The smile he gave me was polite, stretched thin with exhaustion, and for the briefest, unmistakable second, jealousy flickered when he noticed Asa at my side. He wiped it away instantly, lifting a small, restrained wave.

I returned it.

He gave the mirror one last firm check, earning a fond, exaggerated eye roll from March, then swung a leg over the bike.

Before starting it, he hesitated—just long enough to glance back, his gaze lingering on Asa for a single, weighted beat—then the engine roared to life and he rode off into the fading light.

March approached, shrugging lightly.

“It was loose,” she said. “He wouldn’t let me ride like that.”

"Yeah," I murmured.

She studied my face. "You okay?"

"I'm just tired."

"That's what happens when you take a self-defense class," she said, looping her arm through mine. "Cardio with a side of personal crisis."

Asa ducked his head, a shy smile tugging at his lips. "Hi! I'm Asa, February's new bestie. I thought I should introduce myself to be friends before you decide I'm a professional weirdo."

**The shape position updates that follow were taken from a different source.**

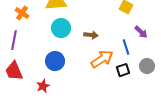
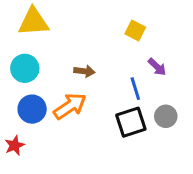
cyan circle: (61, 28) -> (25, 68), moved
orange arrow: (102, 59) -> (70, 106), moved
black square: (123, 70) -> (131, 122), size x1.5

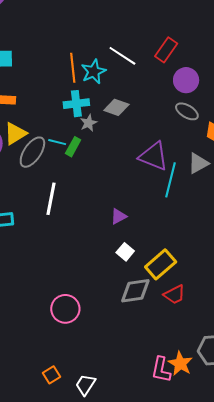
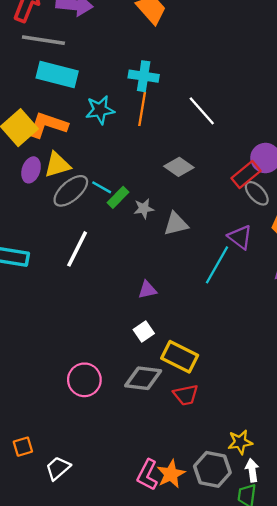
red rectangle: (166, 50) -> (246, 175), moved
cyan star: (94, 72) -> (100, 110), moved
cyan cross: (76, 104) -> (144, 76), moved
gray star: (89, 123) -> (144, 209), moved
purple triangle: (154, 156) -> (240, 237), moved, size x0.7
gray triangle: (198, 163) -> (176, 224), moved
yellow rectangle: (161, 264) -> (180, 357), turned 52
pink circle: (65, 309) -> (84, 380), moved

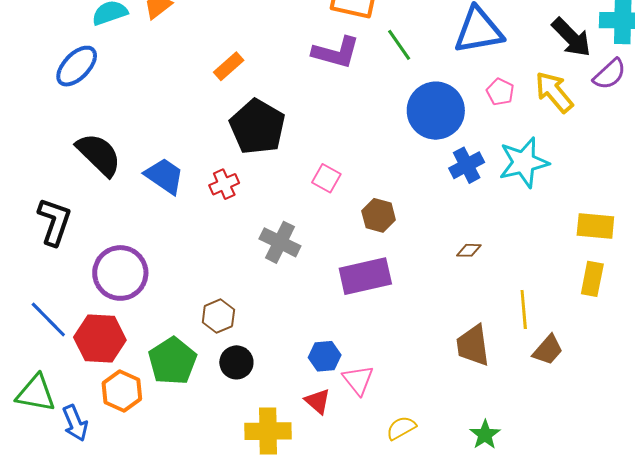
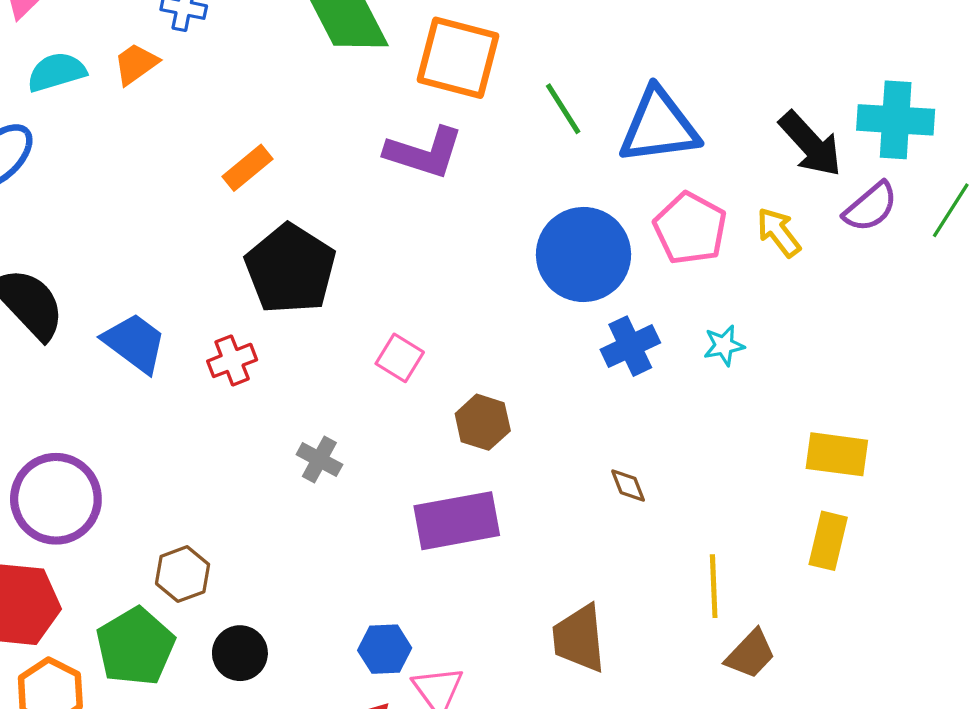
green line: (399, 45) -> (563, 109), moved
pink pentagon: (500, 92) -> (690, 228), size x1.6
yellow arrow: (554, 92) -> (779, 232), size x0.7
cyan star: (524, 162) -> (724, 345), size x0.5
gray cross: (280, 242) -> (319, 460), size x0.7
brown diamond: (469, 250) -> (628, 485), turned 65
brown hexagon: (218, 316) -> (183, 574), moved
brown trapezoid: (473, 345) -> (579, 638), moved

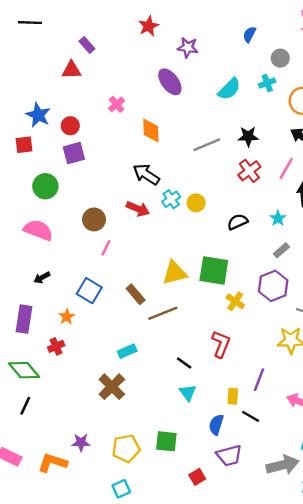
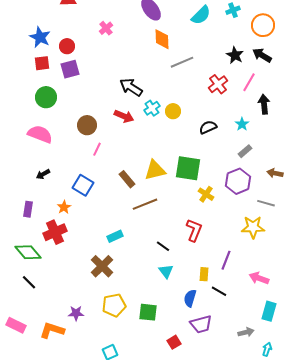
orange diamond: (151, 130) -> (162, 39), moved
black star: (248, 136) -> (235, 55), moved, turned 30
red square: (24, 145) -> (42, 63), moved
brown rectangle: (136, 294) -> (127, 179), moved
purple rectangle: (24, 319) -> (28, 209), size x0.7
red cross: (56, 346) -> (55, 232), size x1.6
black line: (25, 406) -> (29, 282), turned -70
yellow pentagon: (126, 448) -> (114, 305), moved
gray arrow: (283, 465) -> (246, 332), size x0.6

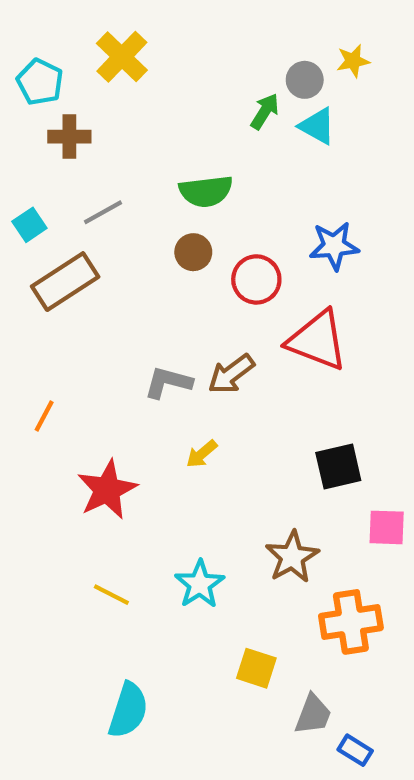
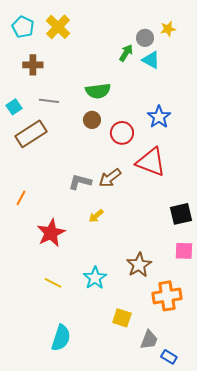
cyan pentagon: (40, 82) -> (23, 27), moved
gray line: (103, 212) -> (49, 101), turned 36
blue star: (334, 246) -> (159, 117), turned -30
black square: (338, 466) -> (181, 214), moved

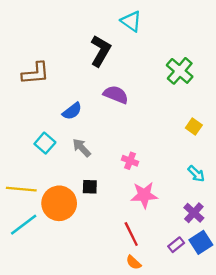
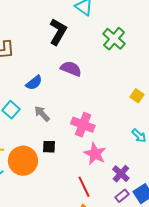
green cross: (180, 71) -> (114, 39), moved
pink cross: (130, 161) -> (83, 125), size x1.6
pink star: (144, 195) -> (95, 154), turned 30
purple cross: (194, 213) -> (121, 174), moved

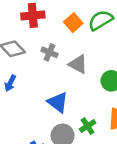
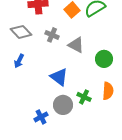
green cross: (88, 126) -> (84, 97), turned -32

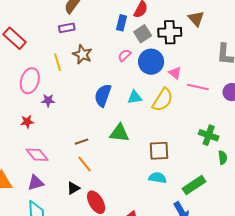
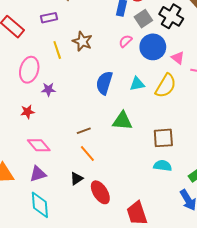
purple rectangle: (67, 28) -> (49, 18), moved
black cross: (170, 32) -> (171, 16), turned 35

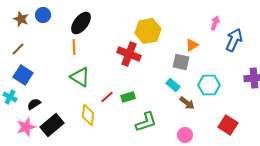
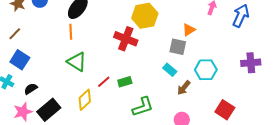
blue arrow: (234, 40) -> (241, 16), moved
brown arrow: (187, 103) -> (184, 88), turned 91
yellow diamond: (88, 115) -> (85, 100), turned 40

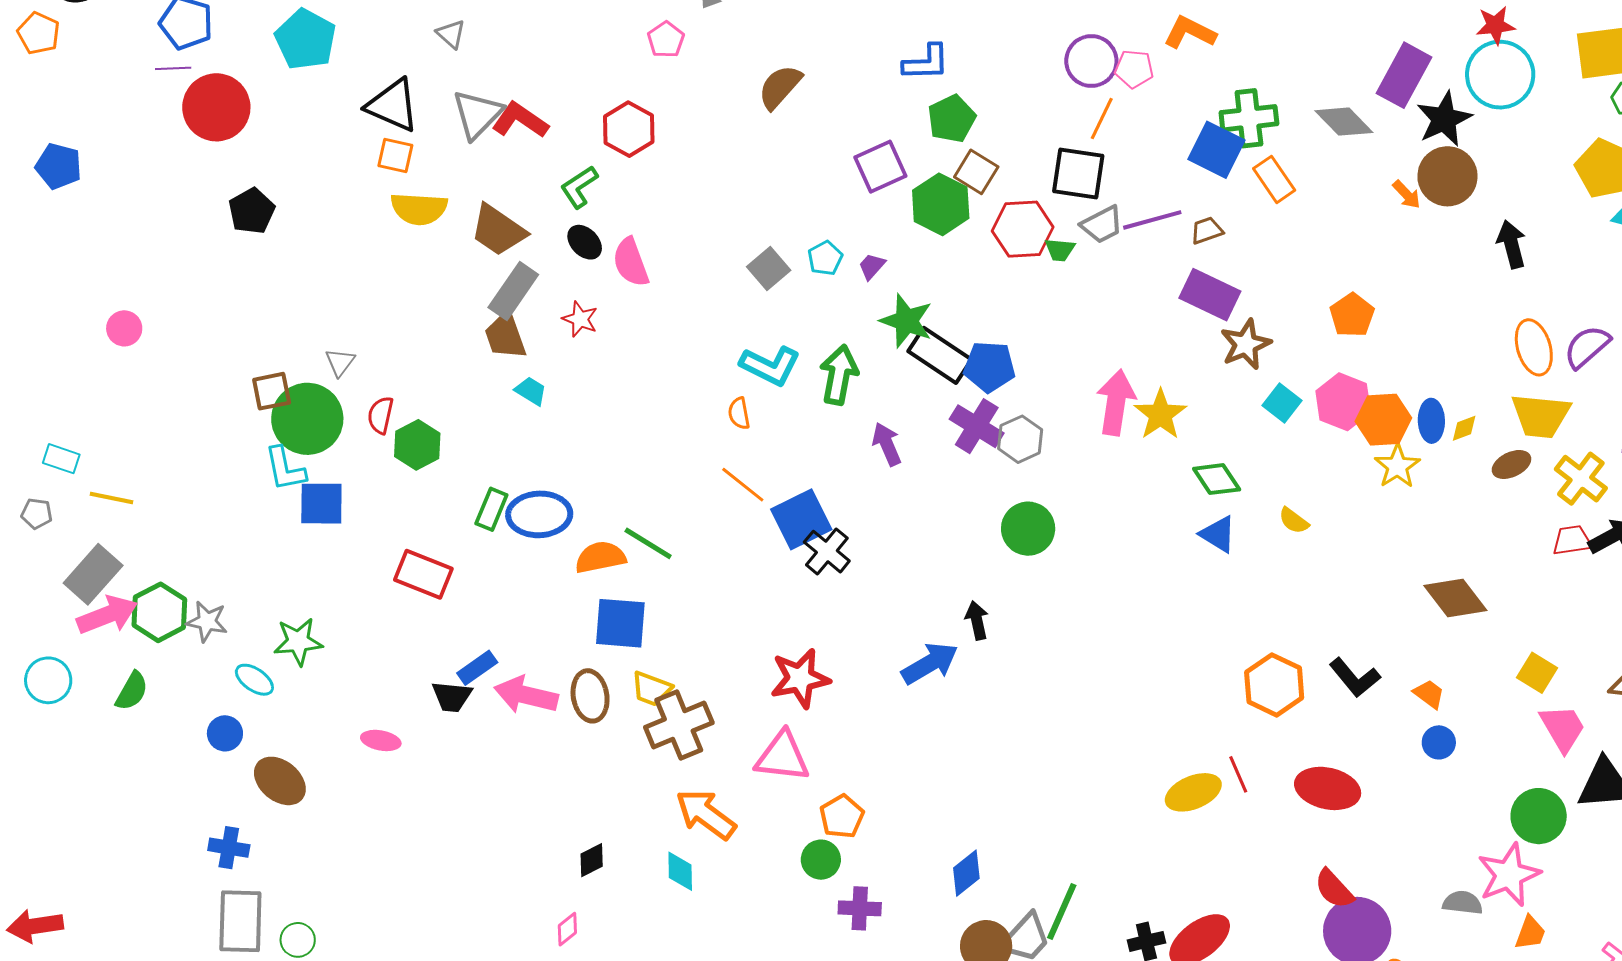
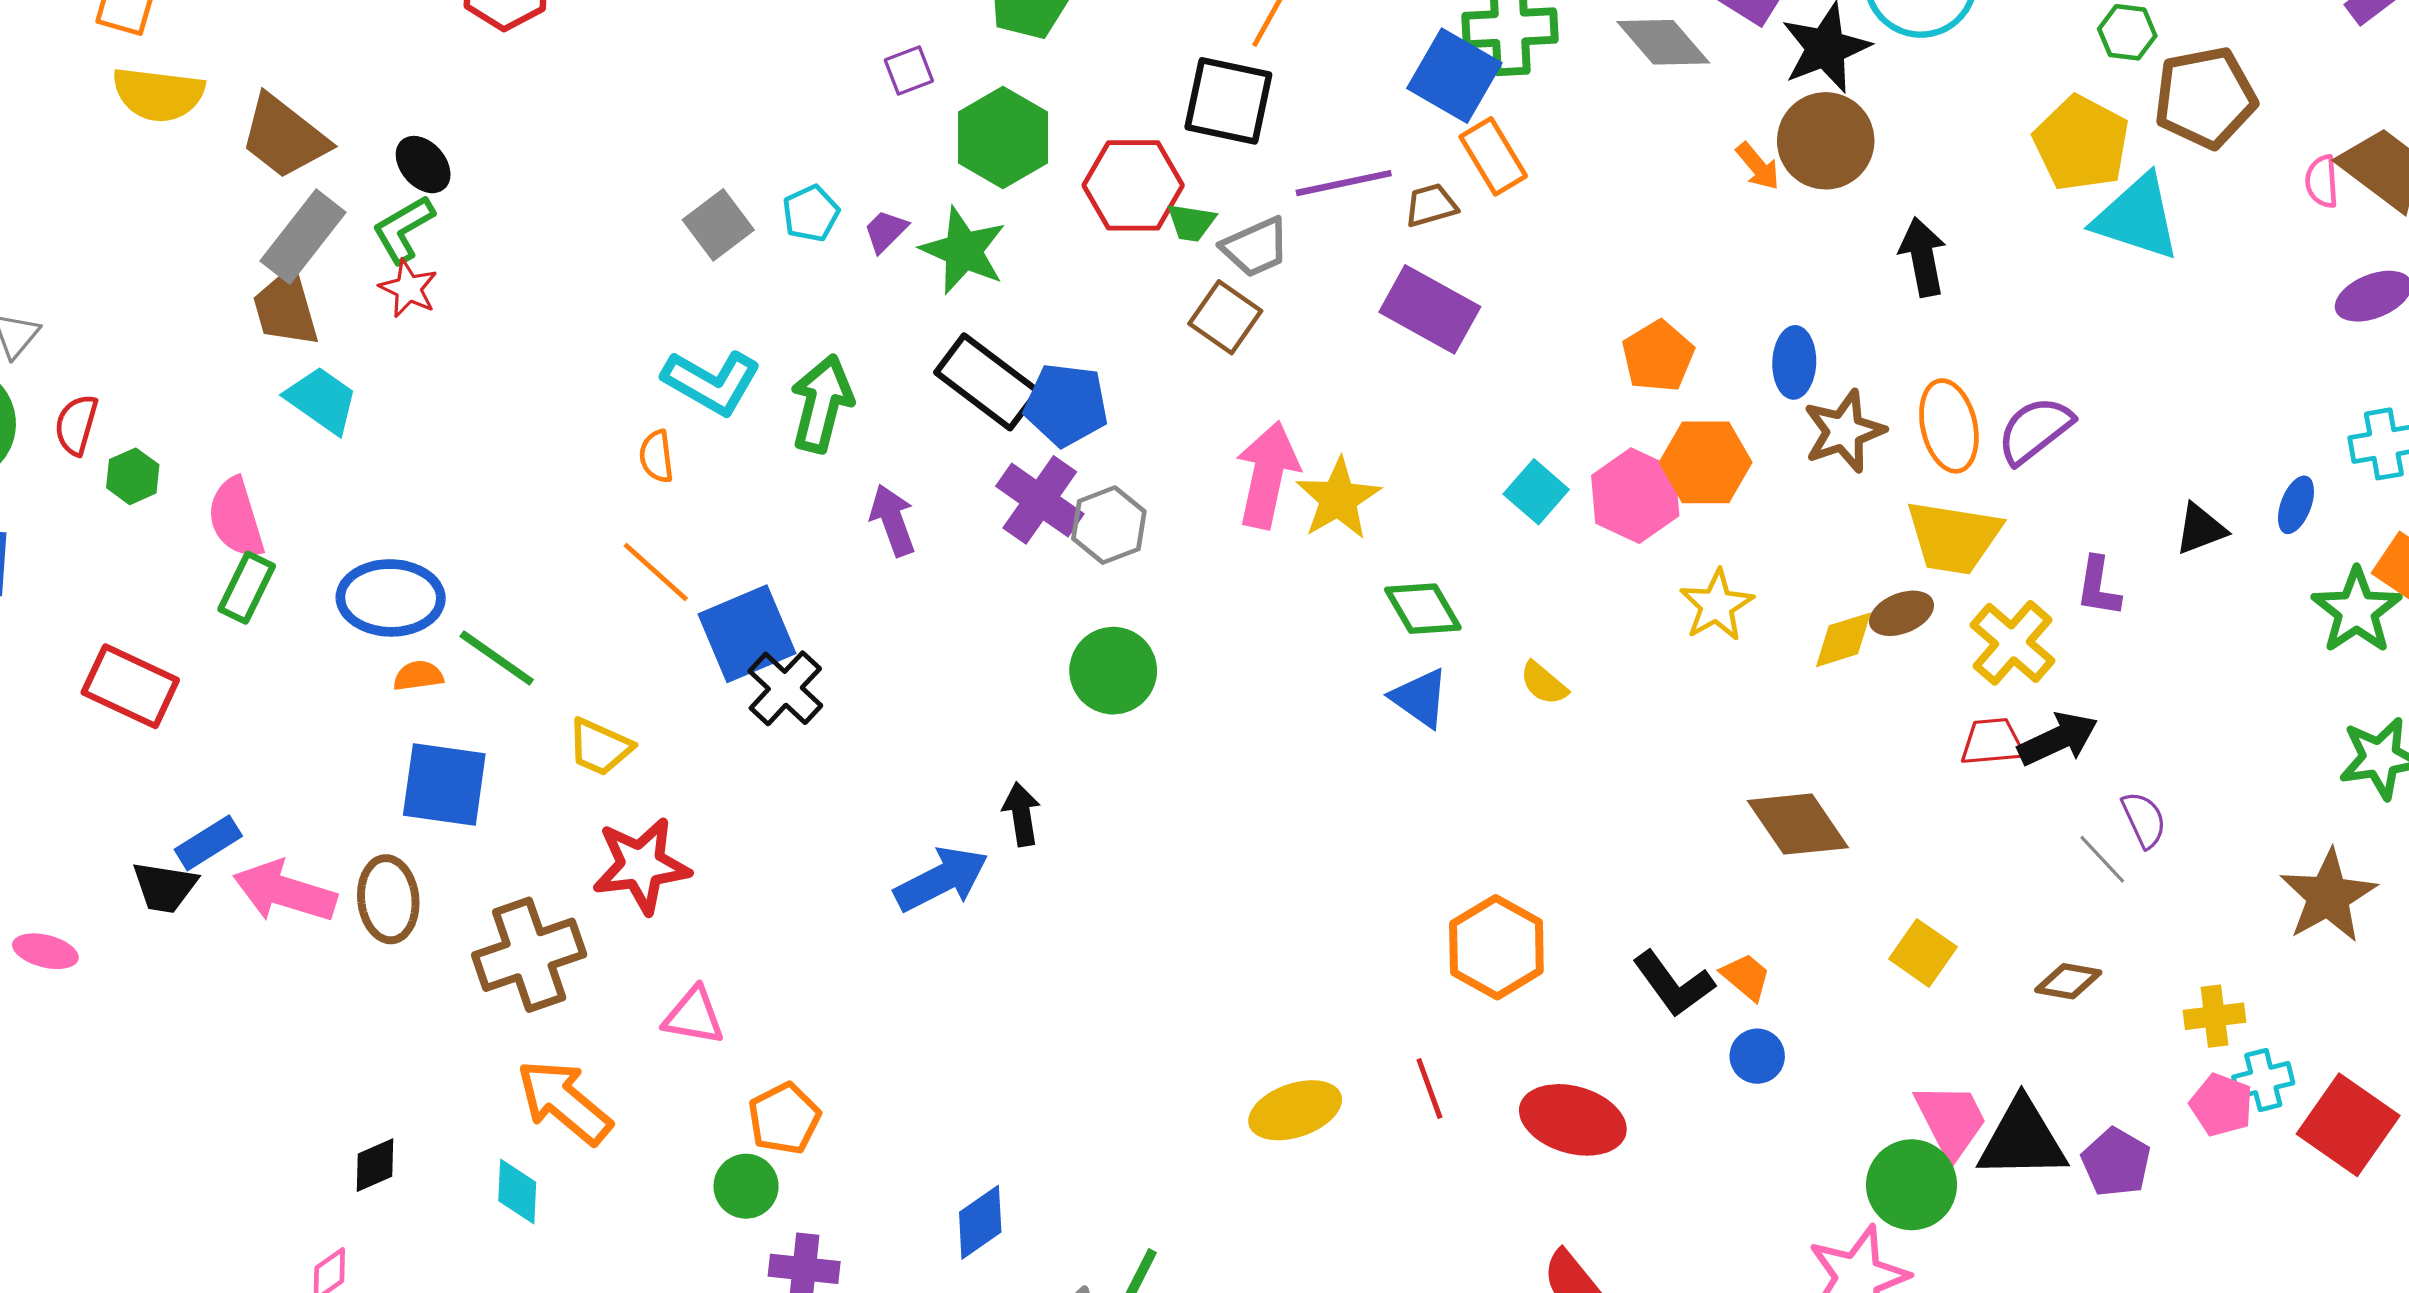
purple square: (880, 167) -> (909, 71), size x0.6
brown square: (976, 172) -> (1225, 317), moved
orange rectangle: (1274, 179) -> (1493, 156), moved
green L-shape: (579, 187) -> (403, 229), moved
gray trapezoid: (1102, 225) -> (1255, 247), moved
pink semicircle: (631, 262) -> (236, 518), moved
green star: (906, 321) -> (963, 251), moved
brown star: (1246, 344) -> (1844, 431), moved
cyan trapezoid: (531, 391) -> (322, 400), size x1.4
orange hexagon: (1383, 420) -> (1706, 462), moved
blue ellipse: (1431, 421) -> (1794, 362), moved
yellow diamond: (1464, 428) -> (1843, 640), moved, size x1.4
green hexagon: (417, 445) -> (133, 476), size x0.7
blue ellipse: (539, 514) -> (391, 598), moved
orange semicircle: (600, 557) -> (418, 676), size x0.6
red star: (800, 678) -> (641, 865), moved
black L-shape: (1355, 678) -> (1674, 984), moved
yellow trapezoid: (651, 689) -> (600, 747), moved
pink trapezoid: (1563, 728) -> (1951, 1121), moved
pink triangle: (782, 757) -> (694, 1016), size x0.7
yellow ellipse: (1193, 792) -> (1295, 1110), moved

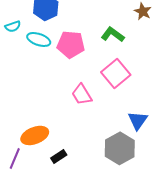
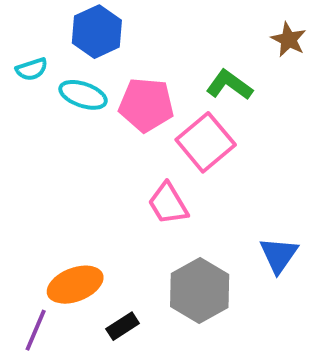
pink square: (116, 73) -> (206, 142), moved
gray hexagon: (120, 148) -> (200, 291), moved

March laughed, "Sure. Why not?"

He exhaled softly, shoulders relaxing. "Oh, good. Because that's... very much my backup plan if this friendship thing goes wrong."

He glanced at me with a tiny grin, and for a second it felt like his awkward charm was the most natural thing in the world. The three of us stood together under the shifting evening sky, a little trio of warmth outside the glowing dojo.

Somewhere inside me, something steadied, grain by grain.